Torna far parlare di sé Franco Coppoli, il docente di Italiano e Storia che nel dicembre del 2008 era già finito al centro delle cronache per avere rimosso il crocifisso dall’aula durante le sue ore di lezione: il docente ternano è tornato alla ribalta per avere impedito ad alcuni agenti della polizia di entrare nella classe dell’istituto per geometri ‘Sangallo’, dove insegna, interrompendo in tal modo un controllo antidroga che aveva riguardato vari istituti della città.
L’episodio si è verificato nel corso dell’operazione svolta dalla Questura, anche con un’unità cinofila, all’interno di quattro scuole superiori cittadine: il docente dopo avere saputo che la polizia era stata autorizzata dal dirigente scolastico ad entrare e perquisire i locali, si è opposto all’interruzione dell’attività didattica nella propria classe, riuscendo ad ottenerne l’allontanamento degli agenti dall’aula.

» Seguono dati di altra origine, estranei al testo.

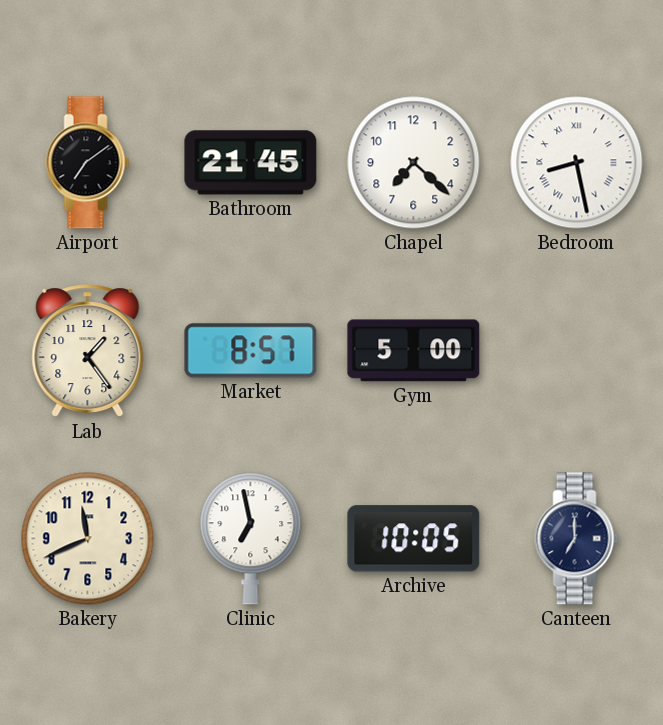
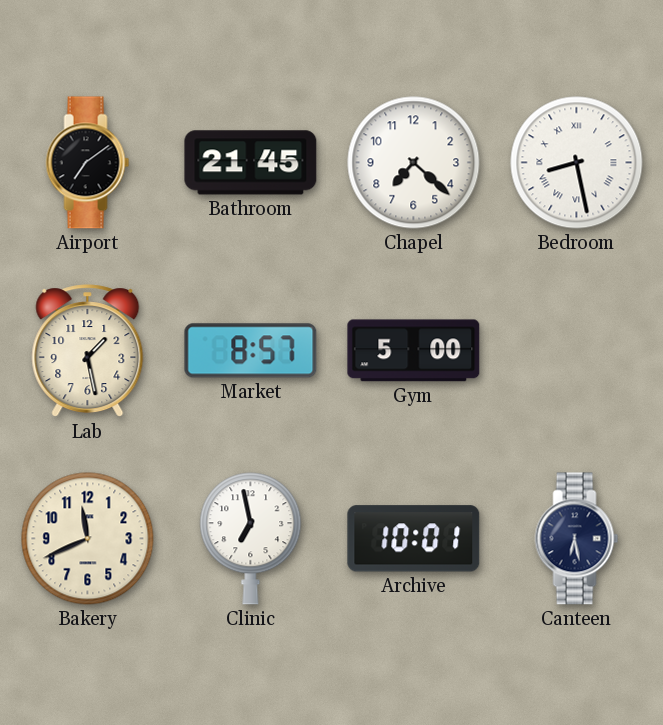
Lab: 1:24 -> 1:28
Archive: 10:05 -> 10:01
Canteen: 7:00 -> 6:28
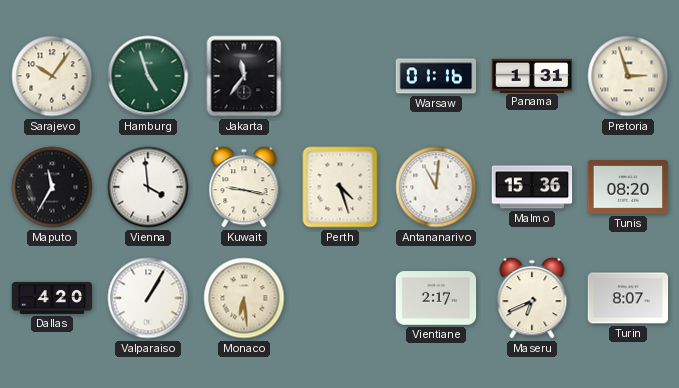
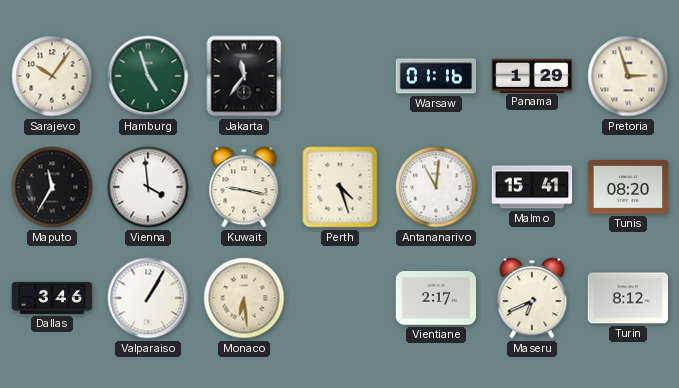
Panama: 1:31 -> 1:29
Malmo: 15:36 -> 15:41
Dallas: 4:20 -> 3:46
Turin: 8:07 -> 8:12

“L’educazione e la didattica – spiega Coppoli – non si devono appiattire per colpa di un evento repressivo che non ha logica. La mia battaglia di oggi, che va distinta da quella del crocifisso, è per gli spazi liberi e l’educazione. Attendo di conoscere le contestazioni che mi vengono rivolte e poi risponderò”.

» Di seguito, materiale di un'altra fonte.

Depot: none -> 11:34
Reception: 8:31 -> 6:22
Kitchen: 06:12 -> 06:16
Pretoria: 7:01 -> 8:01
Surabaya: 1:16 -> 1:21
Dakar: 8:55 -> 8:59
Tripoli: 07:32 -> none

Anche stavolta con il professor Coppoli si sono schierati i Cobas, che dicono “no alla polizia a scuola” perché “le scuole non sono caserme”.
Intanto, però, nei confronti del professore è stato aperto un procedimento disciplinare da parte del dirigente scolastico pro tempore. In base a quanto comunicato dalla scuola a Coppoli, gli atti sono stati trasmessi all’Ufficio scolastico regionale dell’Umbria.

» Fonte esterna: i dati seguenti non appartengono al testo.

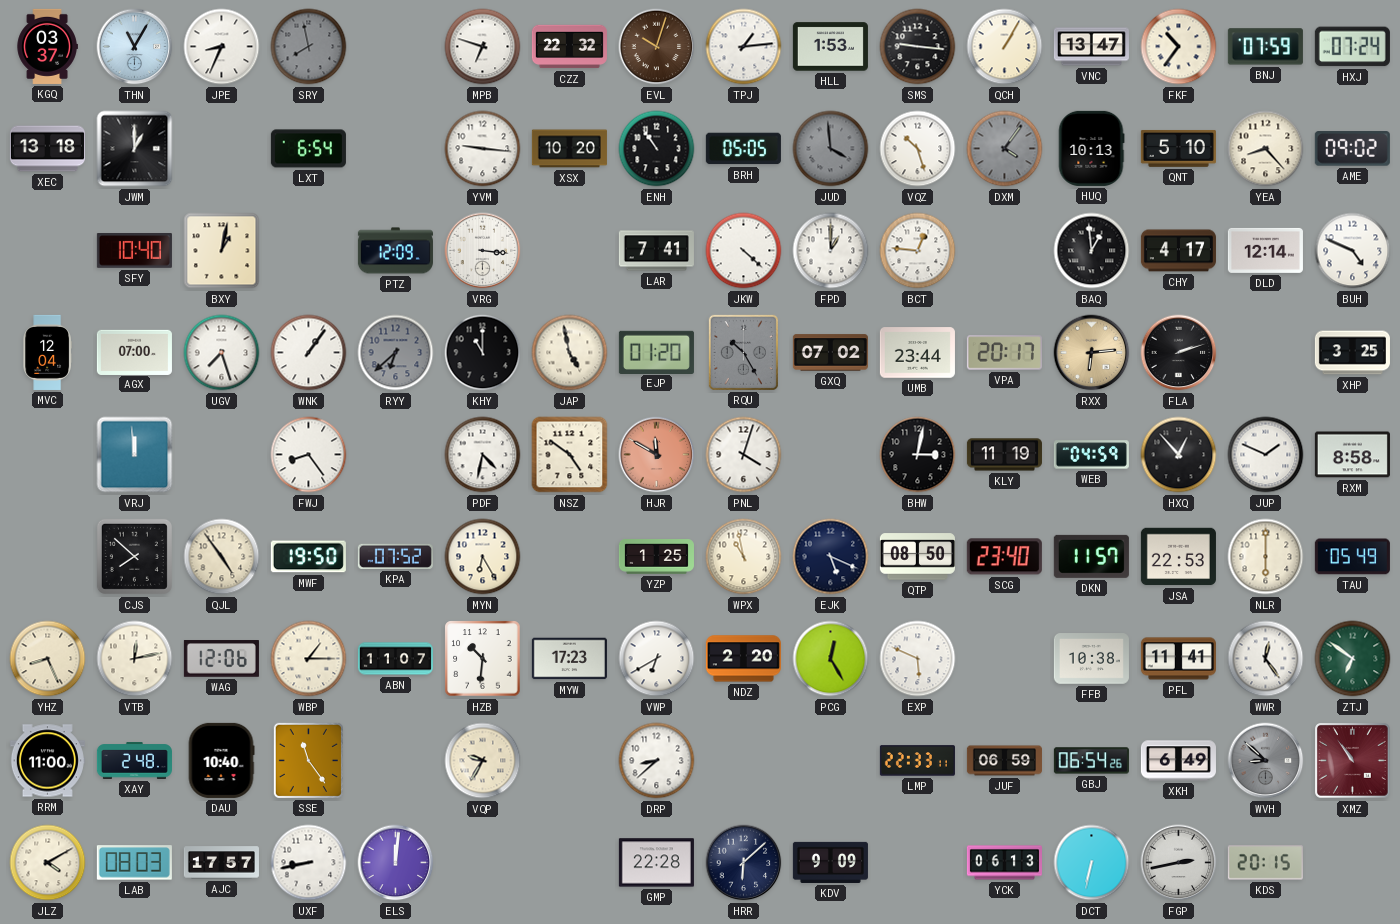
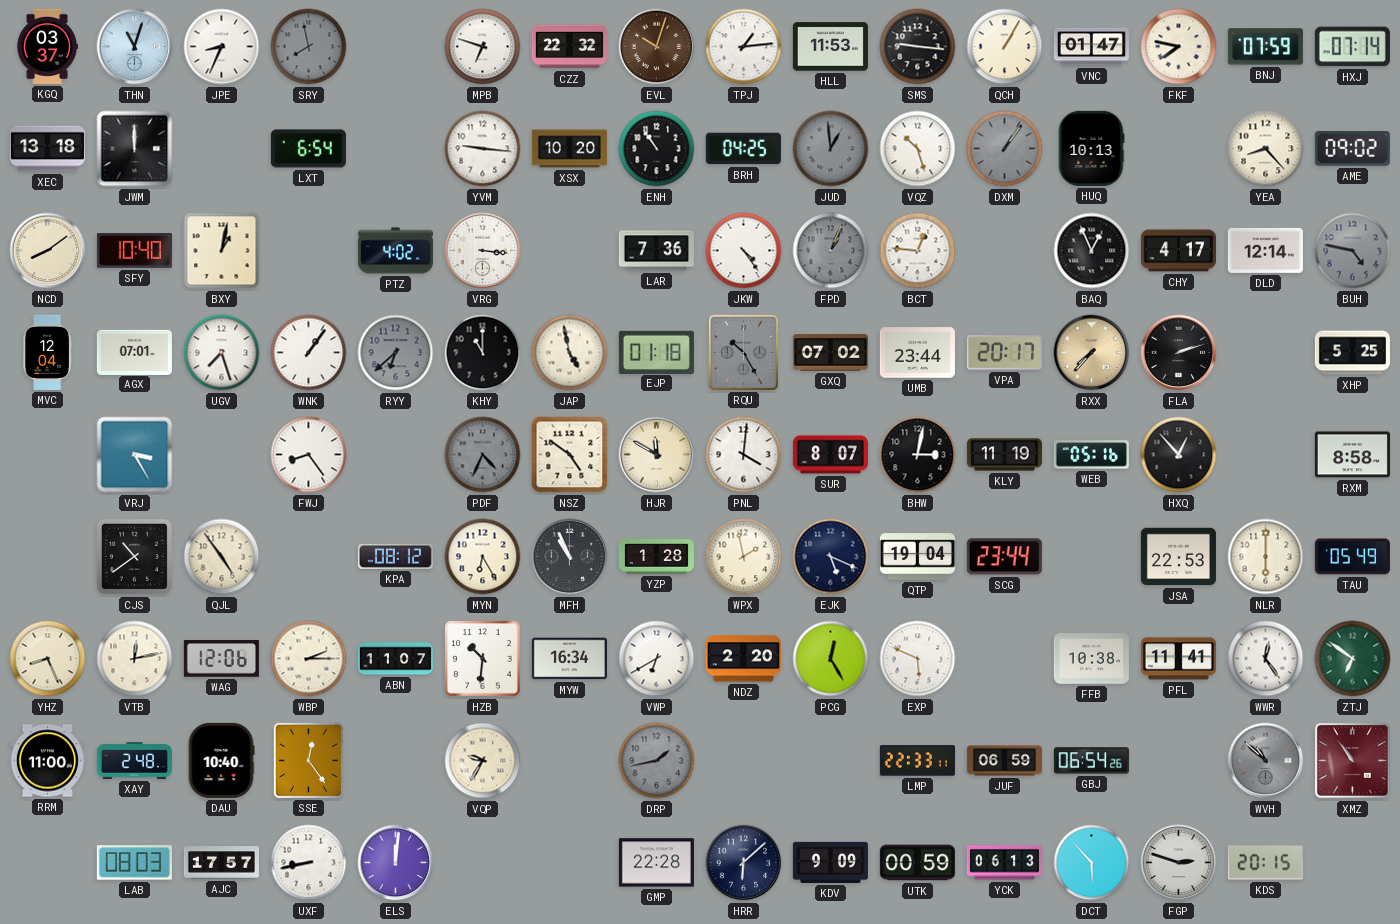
THN: 11:05 -> 11:03
HLL: 1:53 -> 11:53
VNC: 13:47 -> 01:47
FKF: 10:36 -> 7:47
HXJ: 07:24 -> 07:14
JWM: 1:00 -> 12:00
BRH: 05:05 -> 04:25
JUD: 3:59 -> 12:59
DXM: 4:06 -> 1:06
QNT: 5:10 -> none
NCD: none -> 8:09
PTZ: 12:09 -> 4:02
LAR: 7:41 -> 7:36
JKW: 4:22 -> 4:24
FPD: 1:00 -> 1:04
FPD dial: white -> grey
BAQ: 12:59 -> 12:56
BUH: 4:49 -> 4:47
BUH dial: white -> grey
AGX: 07:00 -> 07:01
EJP: 01:20 -> 01:18
RXX: 6:14 -> 7:37
XHP: 3:25 -> 5:25
VRJ: 11:59 -> 3:25
PDF: 4:32 -> 4:34
PDF dial: white -> grey
HJR dial: salmon -> cream
PNL: 4:03 -> 4:01
SUR: none -> 8:07
WEB: 04:59 -> 05:16
JUP: 1:49 -> none
CJS: 7:52 -> 10:39
MWF: 19:50 -> none
KPA: 07:52 -> 08:12
MFH: none -> 10:56
YZP: 1:25 -> 1:28
WPX: 10:58 -> 1:58
QTP: 08:50 -> 19:04
SCG: 23:40 -> 23:44
DKN: 11:57 -> none
WBP: 1:15 -> 2:15
MYW: 17:23 -> 16:34
SSE: 11:24 -> 12:24
DRP: 8:38 -> 1:43
DRP dial: white -> grey
XKH: 6:49 -> none
WVH: 8:52 -> 10:52
JLZ: 4:10 -> none
UTK: none -> 00:59
DCT: 6:32 -> 5:53
FGP: 2:43 -> 2:48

Sull’eventuale provvedimento disciplinare potrebbe pesare il precedente del febbraio 2009, quando il professor Coppoli, che in quel periodo insegnava in un istituto professionale commerciale, sempre di Terni, aveva motivato il suo comportamento per rivendicare la libertà di insegnamento, la libertà religiosa e la laicità dello Stato della scuola pubblica, ma soprattutto in nome dell’uguaglianza di tutti i suoi studenti. Una parte di questi non era però d’accordo: sporse reclamo al dirigente scolastico e alcuni scrissero anche al presidente della Repubblica Giorgio Napolitano. Da qui la richiesta di giudizio da parte del Consiglio di disciplina nazionale che decise di sospenderlo per un mese.